Outre les contenus, les méthodes sont également novatrices et propres à l’idéal humaniste.

C’est un enseignement ouvert, non subi et c’est un enseignement en prise avec la vie. Ainsi Gargantua place sur le même plan l’enseignement du précepteur et celui de la ville. Deux voies coexistent : l’enseignement d’Epistémon (dt le nom signifie en grec « le savant »), soit un enseignement direct et l’enseignement indirect de la vie. Gargantua oppose implicite le savoir livresque et celui de l’expérience.

L’élève doit être actif et mettre en application son savoir pour s’intégrer dans la société : l’ignorance est synonyme d’exclusion : « Et dorénavant, celui qui ne sera pas bien poli en l’officine de Minerve, ne pourra plus se trouver nulle part en société » , Gargantua recommande à P de « fréquent(er) les gens lettres qui sont à Paris et ailleurs » (l 41 42)

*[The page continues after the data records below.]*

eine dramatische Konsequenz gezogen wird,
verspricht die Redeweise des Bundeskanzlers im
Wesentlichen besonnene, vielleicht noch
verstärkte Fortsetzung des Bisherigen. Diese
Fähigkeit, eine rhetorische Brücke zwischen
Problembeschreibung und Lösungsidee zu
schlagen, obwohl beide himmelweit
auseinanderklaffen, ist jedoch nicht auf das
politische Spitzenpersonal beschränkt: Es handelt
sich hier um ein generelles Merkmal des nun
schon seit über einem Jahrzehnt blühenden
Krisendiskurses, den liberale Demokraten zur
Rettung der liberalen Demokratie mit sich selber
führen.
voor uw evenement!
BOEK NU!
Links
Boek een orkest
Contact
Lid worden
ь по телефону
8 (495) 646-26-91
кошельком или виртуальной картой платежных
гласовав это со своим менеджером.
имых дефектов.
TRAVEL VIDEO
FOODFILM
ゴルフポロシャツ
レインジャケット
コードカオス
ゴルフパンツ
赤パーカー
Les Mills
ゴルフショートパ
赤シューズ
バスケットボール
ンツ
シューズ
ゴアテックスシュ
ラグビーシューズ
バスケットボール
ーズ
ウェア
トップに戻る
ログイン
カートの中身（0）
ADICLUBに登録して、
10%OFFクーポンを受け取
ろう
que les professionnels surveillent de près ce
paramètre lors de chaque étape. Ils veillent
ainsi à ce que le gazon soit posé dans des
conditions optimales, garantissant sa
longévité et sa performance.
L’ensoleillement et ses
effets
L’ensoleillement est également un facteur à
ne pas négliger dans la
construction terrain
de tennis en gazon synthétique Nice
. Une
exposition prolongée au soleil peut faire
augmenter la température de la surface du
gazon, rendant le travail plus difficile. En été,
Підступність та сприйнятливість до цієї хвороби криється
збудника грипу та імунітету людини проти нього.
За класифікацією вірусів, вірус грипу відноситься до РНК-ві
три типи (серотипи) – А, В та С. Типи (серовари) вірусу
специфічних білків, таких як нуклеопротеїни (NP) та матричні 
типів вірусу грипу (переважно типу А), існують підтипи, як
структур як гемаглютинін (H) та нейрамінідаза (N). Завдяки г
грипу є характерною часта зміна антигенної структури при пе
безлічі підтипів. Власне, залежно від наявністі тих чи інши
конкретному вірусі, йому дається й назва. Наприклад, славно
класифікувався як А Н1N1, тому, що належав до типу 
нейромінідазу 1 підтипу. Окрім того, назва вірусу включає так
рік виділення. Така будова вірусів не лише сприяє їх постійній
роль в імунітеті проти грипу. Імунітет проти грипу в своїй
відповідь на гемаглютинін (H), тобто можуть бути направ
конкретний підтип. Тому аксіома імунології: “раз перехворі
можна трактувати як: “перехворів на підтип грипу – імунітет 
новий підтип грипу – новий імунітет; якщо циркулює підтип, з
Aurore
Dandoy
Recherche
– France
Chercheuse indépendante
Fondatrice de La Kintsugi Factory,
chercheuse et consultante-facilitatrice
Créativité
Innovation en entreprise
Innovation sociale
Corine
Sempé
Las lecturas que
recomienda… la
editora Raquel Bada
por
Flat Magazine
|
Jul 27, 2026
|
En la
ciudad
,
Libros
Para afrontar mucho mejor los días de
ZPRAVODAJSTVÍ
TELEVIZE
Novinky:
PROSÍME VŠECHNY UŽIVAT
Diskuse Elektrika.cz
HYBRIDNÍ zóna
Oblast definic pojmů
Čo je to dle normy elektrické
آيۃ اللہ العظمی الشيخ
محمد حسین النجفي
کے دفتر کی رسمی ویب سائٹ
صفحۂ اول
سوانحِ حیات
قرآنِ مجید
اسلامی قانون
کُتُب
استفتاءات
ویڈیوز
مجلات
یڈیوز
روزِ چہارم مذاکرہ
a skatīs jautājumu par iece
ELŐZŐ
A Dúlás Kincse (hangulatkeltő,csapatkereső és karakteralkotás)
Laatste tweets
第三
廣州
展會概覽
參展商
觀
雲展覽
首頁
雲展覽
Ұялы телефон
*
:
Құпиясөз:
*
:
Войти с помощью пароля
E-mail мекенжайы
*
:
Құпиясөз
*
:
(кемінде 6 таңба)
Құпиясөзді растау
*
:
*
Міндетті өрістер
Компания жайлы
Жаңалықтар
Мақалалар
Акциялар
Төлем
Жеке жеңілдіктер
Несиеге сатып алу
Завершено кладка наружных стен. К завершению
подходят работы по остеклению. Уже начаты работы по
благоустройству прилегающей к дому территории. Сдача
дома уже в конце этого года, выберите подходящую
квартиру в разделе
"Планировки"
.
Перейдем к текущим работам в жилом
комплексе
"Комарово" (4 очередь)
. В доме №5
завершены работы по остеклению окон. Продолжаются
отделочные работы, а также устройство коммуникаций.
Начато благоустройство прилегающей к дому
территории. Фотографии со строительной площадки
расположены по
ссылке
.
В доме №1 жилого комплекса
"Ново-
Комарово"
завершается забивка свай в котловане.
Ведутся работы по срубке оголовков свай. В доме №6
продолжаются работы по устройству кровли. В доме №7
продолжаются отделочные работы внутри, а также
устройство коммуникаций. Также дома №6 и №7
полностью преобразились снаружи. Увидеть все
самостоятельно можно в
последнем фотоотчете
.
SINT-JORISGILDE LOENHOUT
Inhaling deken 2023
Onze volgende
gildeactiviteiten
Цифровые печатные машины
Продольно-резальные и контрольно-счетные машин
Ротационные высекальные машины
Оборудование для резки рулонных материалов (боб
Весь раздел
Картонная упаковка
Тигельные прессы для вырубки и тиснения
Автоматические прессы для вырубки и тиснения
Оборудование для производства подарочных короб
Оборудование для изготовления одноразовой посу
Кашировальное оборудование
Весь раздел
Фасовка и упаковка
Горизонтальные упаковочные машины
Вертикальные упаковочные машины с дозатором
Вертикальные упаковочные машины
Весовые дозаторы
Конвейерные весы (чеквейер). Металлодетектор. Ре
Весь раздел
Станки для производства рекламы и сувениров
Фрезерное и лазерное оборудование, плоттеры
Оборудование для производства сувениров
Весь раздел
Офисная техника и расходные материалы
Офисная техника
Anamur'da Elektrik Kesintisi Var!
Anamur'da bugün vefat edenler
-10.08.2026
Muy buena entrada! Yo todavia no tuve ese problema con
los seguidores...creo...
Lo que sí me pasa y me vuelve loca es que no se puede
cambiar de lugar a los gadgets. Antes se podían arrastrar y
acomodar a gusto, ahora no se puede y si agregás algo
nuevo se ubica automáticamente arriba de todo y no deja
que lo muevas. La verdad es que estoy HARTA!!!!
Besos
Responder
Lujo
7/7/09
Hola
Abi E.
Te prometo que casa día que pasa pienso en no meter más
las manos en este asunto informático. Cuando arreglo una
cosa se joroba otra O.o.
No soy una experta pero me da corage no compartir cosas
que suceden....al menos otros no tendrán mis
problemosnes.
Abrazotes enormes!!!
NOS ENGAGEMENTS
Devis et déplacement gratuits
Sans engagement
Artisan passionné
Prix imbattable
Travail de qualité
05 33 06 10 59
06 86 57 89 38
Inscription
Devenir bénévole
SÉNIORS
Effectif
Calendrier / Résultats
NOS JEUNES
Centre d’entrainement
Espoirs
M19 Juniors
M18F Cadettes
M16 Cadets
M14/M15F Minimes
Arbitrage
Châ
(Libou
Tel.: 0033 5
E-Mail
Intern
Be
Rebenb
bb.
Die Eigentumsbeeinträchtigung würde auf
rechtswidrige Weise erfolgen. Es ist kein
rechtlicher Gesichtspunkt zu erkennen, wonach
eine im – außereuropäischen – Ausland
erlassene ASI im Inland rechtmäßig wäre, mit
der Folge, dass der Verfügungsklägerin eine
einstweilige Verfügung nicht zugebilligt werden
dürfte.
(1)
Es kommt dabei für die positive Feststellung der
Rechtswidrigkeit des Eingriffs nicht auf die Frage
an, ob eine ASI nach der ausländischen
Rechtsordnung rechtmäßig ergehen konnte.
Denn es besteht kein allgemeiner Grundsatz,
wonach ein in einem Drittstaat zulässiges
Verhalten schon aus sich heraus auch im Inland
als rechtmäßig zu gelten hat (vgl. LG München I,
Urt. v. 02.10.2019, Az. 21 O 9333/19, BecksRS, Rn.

            3.Une profession de foi évangéliste

-volonté de lire les textes religieux dans leur langue d’origine : l 16-17 « puis l’hébraïque pour l’Ecriture sainte »

-la dimension religieuse fait partie intégrante de l’éducation idéale comme le montre cet impératif suivi d’une énumération : « commence à  apprendre les Saintes Ecritures : d’abord le Nouveau Testament en grec, les Epîtres des apôtres, puis en hébreu l’Ancien Testament » + l 44 45 rythme ternaire « il te faut servir, aimer et craindre Dieu »

-ainsi savoir et vertu, savoir et morale doivent aller de pair : cf la doctrine célèbre « science sans conscience n’est que ruine de l’âme »  (l 44)

Ccl : Cette lettre qui occupe une place dans le déroulement de l’intrigue des aventures de Pantagruel, témoignant des conseils d’un père à son fils, d’un roi à son futur successeur, est avant tout un manifeste de l’idéal pédagogique humaniste. En effet, cette missive témoigne de l’appétit de savoir encyclopédie des humanistes, de leurs nouvelles méthodes d’accession aux connaissances. Elle oppose l’obscurantisme du MA aux progrès de la Renaissance qui met l’Homme au centre de ses préoccupations.